*WHAT THE TASK ASKS*:
For the records below, output each line exactly as it appears, from the first through the line with "What do you see at coordinates (28, 158)".

-----

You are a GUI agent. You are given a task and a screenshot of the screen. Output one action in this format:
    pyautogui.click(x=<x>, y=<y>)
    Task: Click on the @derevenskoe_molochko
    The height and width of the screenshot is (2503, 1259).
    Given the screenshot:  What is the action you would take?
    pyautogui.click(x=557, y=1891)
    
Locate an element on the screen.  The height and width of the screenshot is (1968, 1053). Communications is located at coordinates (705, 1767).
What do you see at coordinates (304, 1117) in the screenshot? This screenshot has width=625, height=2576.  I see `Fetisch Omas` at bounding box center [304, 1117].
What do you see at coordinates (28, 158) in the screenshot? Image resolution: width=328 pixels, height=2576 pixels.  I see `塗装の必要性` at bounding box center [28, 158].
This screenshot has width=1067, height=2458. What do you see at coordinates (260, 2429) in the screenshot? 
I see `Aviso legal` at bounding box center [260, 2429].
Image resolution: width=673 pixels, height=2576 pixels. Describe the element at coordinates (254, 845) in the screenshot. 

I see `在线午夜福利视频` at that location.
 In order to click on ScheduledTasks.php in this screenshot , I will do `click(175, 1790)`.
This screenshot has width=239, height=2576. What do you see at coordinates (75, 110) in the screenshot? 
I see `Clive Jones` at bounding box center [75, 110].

-----

*RESPONSE AREA*:
You are a GUI agent. You are given a task and a screenshot of the screen. Output one action in this format:
    pyautogui.click(x=<x>, y=<y>)
    Task: Click on the @derevenskoe_molochko
    The height and width of the screenshot is (2503, 1259).
    Given the screenshot:  What is the action you would take?
    pyautogui.click(x=557, y=1891)
    
Locate an element on the screen.  The height and width of the screenshot is (1968, 1053). Communications is located at coordinates (705, 1767).
What do you see at coordinates (304, 1117) in the screenshot? This screenshot has width=625, height=2576.  I see `Fetisch Omas` at bounding box center [304, 1117].
What do you see at coordinates (28, 158) in the screenshot? Image resolution: width=328 pixels, height=2576 pixels.  I see `塗装の必要性` at bounding box center [28, 158].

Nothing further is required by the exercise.